Poll: Ron Paul surges to second place nationally, just eight points behind Romney

A surprising national poll released Tuesday found Texas Rep. Ron Paul surging to second place in the GOP presidential field, coming within eight percentage points of front-runner Mitt Romney.

The Reuters/Ipsos poll results show Paul at 21 percent nationally, with Romney, the former Massachusetts governor, at 29 percent.

Former House Speaker Newt Gingrich scored 19 percent support in the poll, conducted Feb. 2–6, while former Pennsylvania Sen. Rick Santorum took 18 percent.

Although national polls are largely insignificant in a primary season where individual states are of crucial importance, they do indicate trends in voter preferences.

Reuters/Ipsos found that despite big wins by Romney in Florida and Nevada, his popularity actually declined since early January. Meanwhile, Paul’s support grew by five percent.
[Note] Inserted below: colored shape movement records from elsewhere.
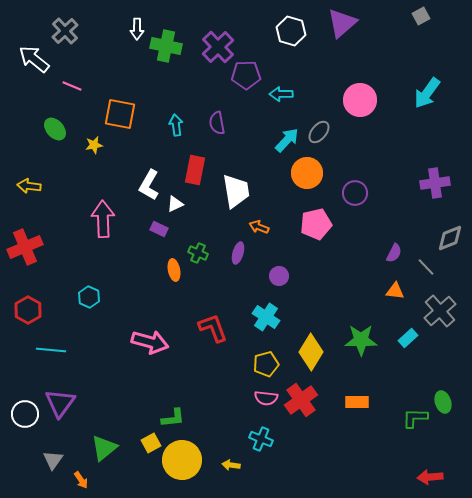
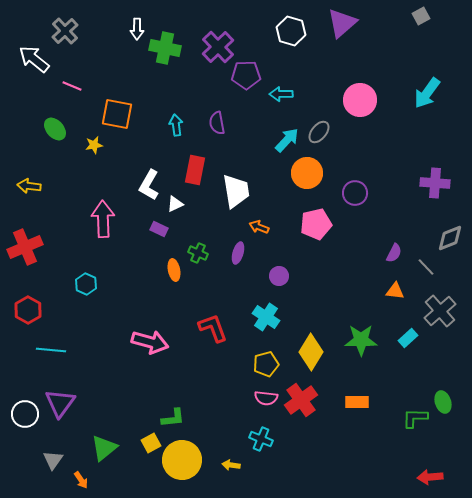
green cross at (166, 46): moved 1 px left, 2 px down
orange square at (120, 114): moved 3 px left
purple cross at (435, 183): rotated 12 degrees clockwise
cyan hexagon at (89, 297): moved 3 px left, 13 px up
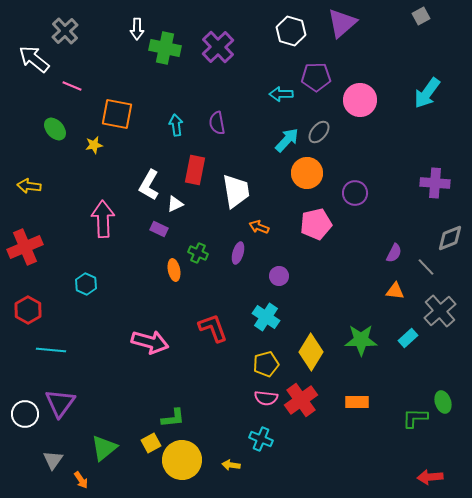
purple pentagon at (246, 75): moved 70 px right, 2 px down
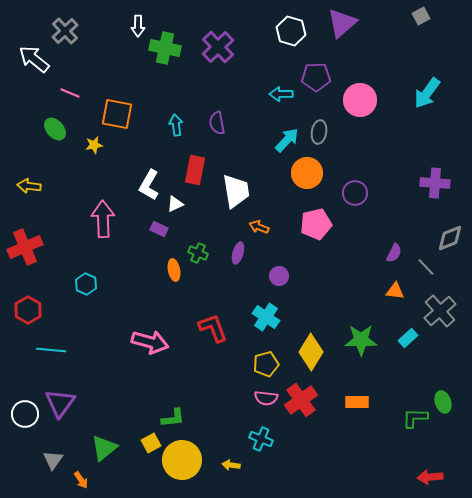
white arrow at (137, 29): moved 1 px right, 3 px up
pink line at (72, 86): moved 2 px left, 7 px down
gray ellipse at (319, 132): rotated 30 degrees counterclockwise
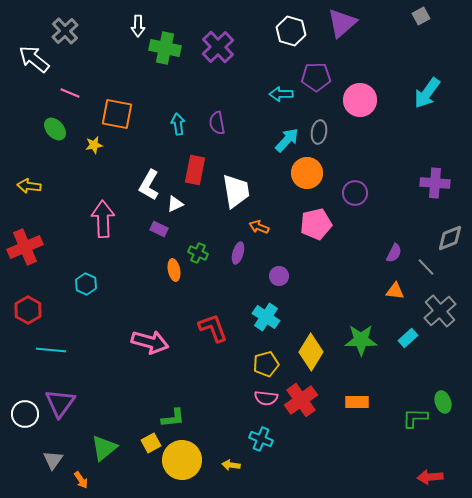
cyan arrow at (176, 125): moved 2 px right, 1 px up
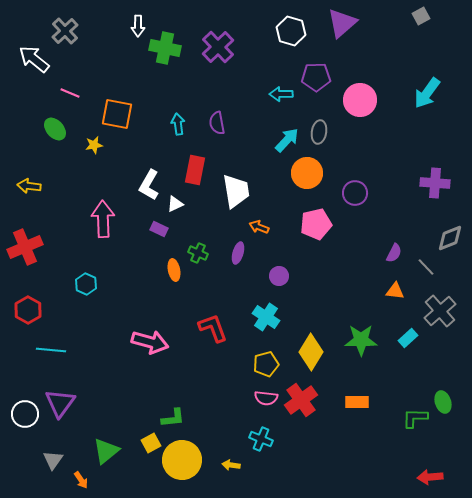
green triangle at (104, 448): moved 2 px right, 3 px down
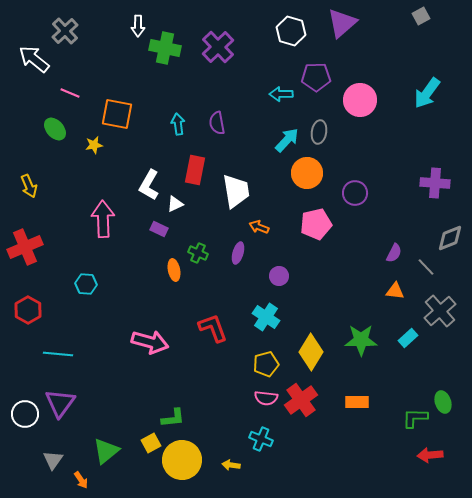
yellow arrow at (29, 186): rotated 120 degrees counterclockwise
cyan hexagon at (86, 284): rotated 20 degrees counterclockwise
cyan line at (51, 350): moved 7 px right, 4 px down
red arrow at (430, 477): moved 22 px up
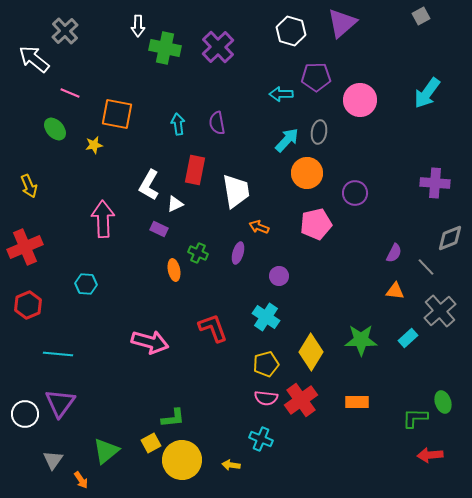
red hexagon at (28, 310): moved 5 px up; rotated 8 degrees clockwise
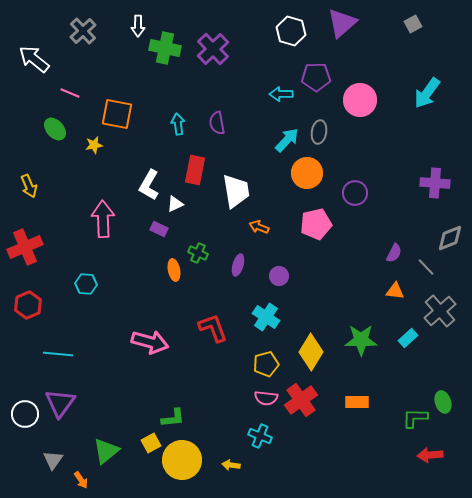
gray square at (421, 16): moved 8 px left, 8 px down
gray cross at (65, 31): moved 18 px right
purple cross at (218, 47): moved 5 px left, 2 px down
purple ellipse at (238, 253): moved 12 px down
cyan cross at (261, 439): moved 1 px left, 3 px up
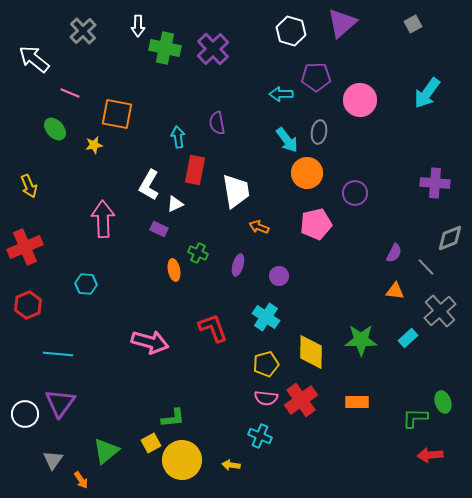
cyan arrow at (178, 124): moved 13 px down
cyan arrow at (287, 140): rotated 100 degrees clockwise
yellow diamond at (311, 352): rotated 30 degrees counterclockwise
Romney “still hasn’t really convinced all the Republicans across the country that he’s the guy to get behind,” said Ipsos research director Chris Jackson in a statement.
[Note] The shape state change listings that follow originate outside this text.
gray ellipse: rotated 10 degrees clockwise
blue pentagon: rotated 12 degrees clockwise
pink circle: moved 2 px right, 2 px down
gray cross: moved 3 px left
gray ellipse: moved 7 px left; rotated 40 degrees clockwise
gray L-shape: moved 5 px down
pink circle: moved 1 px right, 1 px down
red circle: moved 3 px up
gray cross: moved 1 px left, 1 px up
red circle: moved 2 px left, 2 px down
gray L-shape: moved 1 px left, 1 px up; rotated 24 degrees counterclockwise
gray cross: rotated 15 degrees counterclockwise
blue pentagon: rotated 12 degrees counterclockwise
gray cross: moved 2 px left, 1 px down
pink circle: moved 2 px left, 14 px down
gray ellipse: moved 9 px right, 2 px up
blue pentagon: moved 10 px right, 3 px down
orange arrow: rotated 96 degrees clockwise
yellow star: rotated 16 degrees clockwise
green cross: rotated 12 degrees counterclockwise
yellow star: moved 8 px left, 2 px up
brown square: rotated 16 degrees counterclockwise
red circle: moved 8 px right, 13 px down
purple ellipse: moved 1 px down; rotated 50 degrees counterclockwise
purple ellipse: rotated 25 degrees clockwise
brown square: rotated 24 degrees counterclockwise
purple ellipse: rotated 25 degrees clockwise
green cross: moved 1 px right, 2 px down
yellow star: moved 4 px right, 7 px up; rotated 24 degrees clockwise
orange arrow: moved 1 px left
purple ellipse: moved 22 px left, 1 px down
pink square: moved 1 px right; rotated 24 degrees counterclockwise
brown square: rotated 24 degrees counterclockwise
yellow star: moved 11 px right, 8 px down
Gingrich’s support slipped slightly, while Santorum’s support also grew by five percentage points since early January. (RELATED: Full coverage of Ron Paul’s campaign)

Paul’s campaign seized on the poll results as evidence of the libertarian favorite’s growing appeal.

“This poll further illustrates that Ron Paul is emerging as the real conservative alternative to Mitt Romney,” said Paul campaign chairman Jesse Benton, “and that he can also obtain the needed support from Independents and disenfranchised Democrats to defeat President Obama in November.”

The poll results significantly reflected only the preferences of self-identified Republican voters. In several states, independent and Democratic voters can also cast ballots in GOP primaries — constituencies seen as favorable to Paul.

Paul supporters have frequently griped that national telephone-based polls underestimate the Texas congressman’s support, because many of his supporters are young and do not have land-line phones.

The Reuters/Ipsos poll, conducted by telephone, featured 405 Republicans, and had a calculated margin of error of 4.9 percentage points.

Paul’s best performance so far this season was a 23 percent showing in New Hampshire, closely followed by 21 percent in Iowa and 19 percent in Nevada.

Most national polls find Paul attracting far less support, with national Rasmussen and Gallup polls released Tuesday pegging his support at 11 percent.